▶ Material for this task

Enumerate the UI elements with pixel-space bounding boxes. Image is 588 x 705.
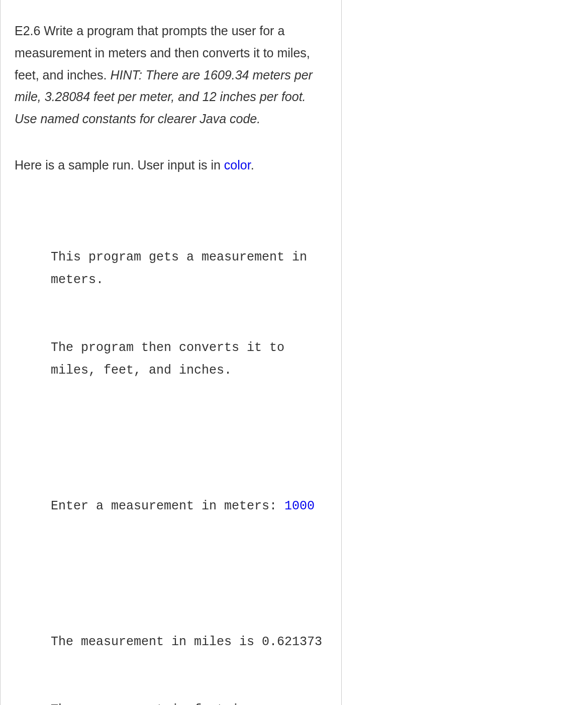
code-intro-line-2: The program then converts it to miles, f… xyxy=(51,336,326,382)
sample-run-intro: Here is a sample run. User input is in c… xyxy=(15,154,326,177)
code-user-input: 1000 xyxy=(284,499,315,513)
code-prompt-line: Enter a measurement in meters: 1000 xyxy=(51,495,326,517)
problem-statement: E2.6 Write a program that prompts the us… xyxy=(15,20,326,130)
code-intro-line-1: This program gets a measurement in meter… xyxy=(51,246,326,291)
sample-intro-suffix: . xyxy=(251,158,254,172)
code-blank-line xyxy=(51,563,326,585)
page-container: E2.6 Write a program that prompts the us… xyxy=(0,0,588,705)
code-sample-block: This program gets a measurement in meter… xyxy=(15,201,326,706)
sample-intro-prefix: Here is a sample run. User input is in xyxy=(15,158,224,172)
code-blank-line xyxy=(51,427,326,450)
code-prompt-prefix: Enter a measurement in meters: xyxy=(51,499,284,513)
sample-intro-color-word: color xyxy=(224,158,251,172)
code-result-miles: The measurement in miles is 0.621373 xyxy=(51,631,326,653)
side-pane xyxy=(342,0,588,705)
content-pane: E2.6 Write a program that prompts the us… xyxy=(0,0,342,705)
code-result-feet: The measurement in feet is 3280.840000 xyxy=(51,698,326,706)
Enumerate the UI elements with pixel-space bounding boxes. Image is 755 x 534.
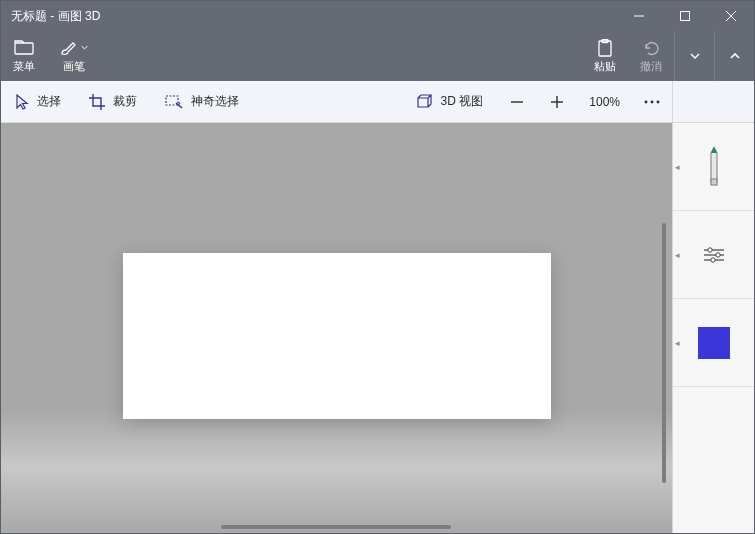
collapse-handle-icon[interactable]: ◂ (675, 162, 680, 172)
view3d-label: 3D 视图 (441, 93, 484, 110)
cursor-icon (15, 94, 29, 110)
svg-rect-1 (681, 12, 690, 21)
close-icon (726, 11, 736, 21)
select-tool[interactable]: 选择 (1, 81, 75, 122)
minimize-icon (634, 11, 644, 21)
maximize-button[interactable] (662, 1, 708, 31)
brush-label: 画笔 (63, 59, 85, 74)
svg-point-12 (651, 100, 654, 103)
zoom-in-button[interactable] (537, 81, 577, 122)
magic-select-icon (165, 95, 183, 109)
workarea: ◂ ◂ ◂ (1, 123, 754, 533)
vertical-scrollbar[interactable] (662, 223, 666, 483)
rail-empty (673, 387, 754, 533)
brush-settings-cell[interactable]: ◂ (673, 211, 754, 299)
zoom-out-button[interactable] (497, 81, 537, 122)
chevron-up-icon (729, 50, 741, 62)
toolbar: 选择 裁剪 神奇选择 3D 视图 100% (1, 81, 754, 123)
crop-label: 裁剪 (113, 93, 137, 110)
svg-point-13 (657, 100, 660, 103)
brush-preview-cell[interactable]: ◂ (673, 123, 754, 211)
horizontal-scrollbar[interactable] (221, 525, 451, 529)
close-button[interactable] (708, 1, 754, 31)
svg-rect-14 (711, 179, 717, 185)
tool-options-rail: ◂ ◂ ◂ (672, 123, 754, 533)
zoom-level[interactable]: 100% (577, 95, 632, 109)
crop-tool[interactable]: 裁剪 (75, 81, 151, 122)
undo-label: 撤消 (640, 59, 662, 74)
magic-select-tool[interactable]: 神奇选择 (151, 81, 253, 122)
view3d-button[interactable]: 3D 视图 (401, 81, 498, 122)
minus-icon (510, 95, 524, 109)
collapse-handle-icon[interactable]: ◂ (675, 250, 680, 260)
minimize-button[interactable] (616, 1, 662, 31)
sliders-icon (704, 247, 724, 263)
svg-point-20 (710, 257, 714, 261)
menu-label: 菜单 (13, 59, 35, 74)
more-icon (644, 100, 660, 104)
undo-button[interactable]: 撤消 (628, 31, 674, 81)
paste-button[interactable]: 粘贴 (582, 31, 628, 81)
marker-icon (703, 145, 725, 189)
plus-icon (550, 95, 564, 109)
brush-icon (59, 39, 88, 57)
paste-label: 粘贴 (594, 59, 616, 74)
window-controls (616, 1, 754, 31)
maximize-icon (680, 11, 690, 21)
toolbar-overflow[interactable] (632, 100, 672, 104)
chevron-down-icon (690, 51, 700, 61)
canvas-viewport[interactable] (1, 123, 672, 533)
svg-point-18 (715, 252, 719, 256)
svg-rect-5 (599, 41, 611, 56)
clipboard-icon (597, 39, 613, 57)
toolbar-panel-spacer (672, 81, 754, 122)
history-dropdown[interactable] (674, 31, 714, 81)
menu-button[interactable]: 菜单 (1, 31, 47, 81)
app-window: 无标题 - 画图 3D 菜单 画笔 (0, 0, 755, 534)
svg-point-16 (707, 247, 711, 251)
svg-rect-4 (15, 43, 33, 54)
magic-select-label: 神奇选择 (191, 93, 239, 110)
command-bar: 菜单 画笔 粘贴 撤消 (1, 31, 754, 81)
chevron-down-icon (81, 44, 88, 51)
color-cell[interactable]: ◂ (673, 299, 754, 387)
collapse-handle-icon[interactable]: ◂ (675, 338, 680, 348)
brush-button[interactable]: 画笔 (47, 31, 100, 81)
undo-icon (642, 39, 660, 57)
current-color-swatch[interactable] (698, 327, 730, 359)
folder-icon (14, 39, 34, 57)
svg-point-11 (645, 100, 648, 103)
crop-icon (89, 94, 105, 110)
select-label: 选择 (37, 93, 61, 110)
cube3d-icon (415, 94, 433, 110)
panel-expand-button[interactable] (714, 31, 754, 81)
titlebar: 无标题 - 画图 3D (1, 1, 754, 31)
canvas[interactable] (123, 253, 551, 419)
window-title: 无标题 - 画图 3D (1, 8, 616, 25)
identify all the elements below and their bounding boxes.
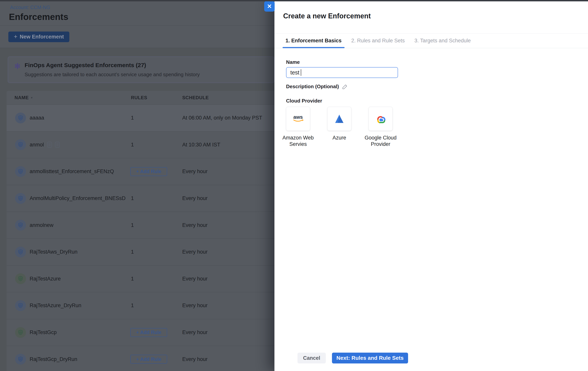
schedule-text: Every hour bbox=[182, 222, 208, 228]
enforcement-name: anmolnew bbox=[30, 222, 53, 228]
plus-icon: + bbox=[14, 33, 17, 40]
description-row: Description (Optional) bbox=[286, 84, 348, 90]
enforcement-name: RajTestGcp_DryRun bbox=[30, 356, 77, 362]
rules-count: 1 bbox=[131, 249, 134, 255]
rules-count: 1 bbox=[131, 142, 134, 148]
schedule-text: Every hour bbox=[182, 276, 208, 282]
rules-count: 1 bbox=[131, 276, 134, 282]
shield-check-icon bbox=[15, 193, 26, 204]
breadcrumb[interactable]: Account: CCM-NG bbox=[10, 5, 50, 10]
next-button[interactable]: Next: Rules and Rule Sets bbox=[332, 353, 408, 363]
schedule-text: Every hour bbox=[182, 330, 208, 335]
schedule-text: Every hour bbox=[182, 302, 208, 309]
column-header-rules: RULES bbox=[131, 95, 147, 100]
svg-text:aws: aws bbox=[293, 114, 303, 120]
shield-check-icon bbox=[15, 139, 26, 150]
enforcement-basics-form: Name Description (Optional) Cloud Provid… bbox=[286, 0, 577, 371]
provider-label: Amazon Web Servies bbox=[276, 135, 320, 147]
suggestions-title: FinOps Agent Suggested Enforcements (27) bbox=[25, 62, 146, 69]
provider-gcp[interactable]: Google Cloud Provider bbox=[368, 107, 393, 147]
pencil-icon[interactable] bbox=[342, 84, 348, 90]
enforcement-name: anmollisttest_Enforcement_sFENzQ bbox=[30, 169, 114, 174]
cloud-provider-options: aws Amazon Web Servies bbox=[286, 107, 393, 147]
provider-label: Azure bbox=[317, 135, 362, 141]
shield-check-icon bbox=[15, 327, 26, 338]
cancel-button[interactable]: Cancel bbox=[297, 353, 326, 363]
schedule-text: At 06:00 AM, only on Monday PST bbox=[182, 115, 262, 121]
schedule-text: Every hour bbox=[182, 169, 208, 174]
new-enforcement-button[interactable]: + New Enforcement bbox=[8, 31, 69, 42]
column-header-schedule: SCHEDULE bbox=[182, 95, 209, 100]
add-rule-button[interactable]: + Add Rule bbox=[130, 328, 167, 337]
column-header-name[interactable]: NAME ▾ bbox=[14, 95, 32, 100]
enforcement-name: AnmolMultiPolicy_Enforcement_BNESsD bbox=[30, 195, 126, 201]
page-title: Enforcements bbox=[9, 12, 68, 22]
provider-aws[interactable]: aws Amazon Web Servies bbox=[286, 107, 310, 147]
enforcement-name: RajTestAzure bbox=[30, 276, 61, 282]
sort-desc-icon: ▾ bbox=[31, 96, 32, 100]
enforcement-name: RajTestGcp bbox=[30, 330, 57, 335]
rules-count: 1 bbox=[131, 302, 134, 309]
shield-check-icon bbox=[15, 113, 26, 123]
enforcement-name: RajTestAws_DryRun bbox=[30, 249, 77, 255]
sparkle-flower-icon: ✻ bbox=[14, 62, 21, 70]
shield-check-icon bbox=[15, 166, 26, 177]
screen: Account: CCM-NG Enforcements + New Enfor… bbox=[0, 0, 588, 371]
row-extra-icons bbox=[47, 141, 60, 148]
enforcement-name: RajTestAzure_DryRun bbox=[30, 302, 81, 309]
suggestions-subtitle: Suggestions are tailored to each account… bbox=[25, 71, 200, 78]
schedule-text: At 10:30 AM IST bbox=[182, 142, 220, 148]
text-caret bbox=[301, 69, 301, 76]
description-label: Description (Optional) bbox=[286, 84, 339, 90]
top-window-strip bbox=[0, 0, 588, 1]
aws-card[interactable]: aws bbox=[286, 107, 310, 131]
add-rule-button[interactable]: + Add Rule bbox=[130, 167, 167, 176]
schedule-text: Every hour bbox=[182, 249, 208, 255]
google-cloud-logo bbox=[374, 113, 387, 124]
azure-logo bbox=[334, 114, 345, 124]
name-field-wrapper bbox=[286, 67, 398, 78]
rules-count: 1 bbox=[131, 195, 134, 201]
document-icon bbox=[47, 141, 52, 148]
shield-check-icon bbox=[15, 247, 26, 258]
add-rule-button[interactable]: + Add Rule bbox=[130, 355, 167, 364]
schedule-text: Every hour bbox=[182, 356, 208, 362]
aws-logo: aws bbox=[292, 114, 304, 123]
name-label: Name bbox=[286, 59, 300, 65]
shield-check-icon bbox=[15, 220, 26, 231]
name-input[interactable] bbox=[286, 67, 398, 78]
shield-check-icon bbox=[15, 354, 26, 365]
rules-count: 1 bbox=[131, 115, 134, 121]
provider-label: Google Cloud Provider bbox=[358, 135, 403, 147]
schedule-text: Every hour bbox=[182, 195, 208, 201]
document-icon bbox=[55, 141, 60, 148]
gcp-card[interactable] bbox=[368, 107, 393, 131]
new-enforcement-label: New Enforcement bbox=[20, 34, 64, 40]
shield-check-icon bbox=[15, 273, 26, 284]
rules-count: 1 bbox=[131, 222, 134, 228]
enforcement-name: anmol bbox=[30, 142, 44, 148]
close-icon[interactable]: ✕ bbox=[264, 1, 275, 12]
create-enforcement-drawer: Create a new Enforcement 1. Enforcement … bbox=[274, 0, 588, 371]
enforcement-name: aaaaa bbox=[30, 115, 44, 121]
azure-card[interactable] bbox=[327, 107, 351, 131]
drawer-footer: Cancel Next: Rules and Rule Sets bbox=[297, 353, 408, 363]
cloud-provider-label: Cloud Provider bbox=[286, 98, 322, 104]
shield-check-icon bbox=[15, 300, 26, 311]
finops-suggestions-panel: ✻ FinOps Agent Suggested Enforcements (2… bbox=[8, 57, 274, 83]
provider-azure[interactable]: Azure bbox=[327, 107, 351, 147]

▶ Problem details
Review the material and copy each line in which the word "panel" appears.

▶ Answer for this exercise
toolbar-panel-spacer (672, 81, 754, 122)
panel-expand-button[interactable] (714, 31, 754, 81)
finops-suggestions-panel: ✻ FinOps Agent Suggested Enforcements (2… bbox=[8, 57, 274, 83]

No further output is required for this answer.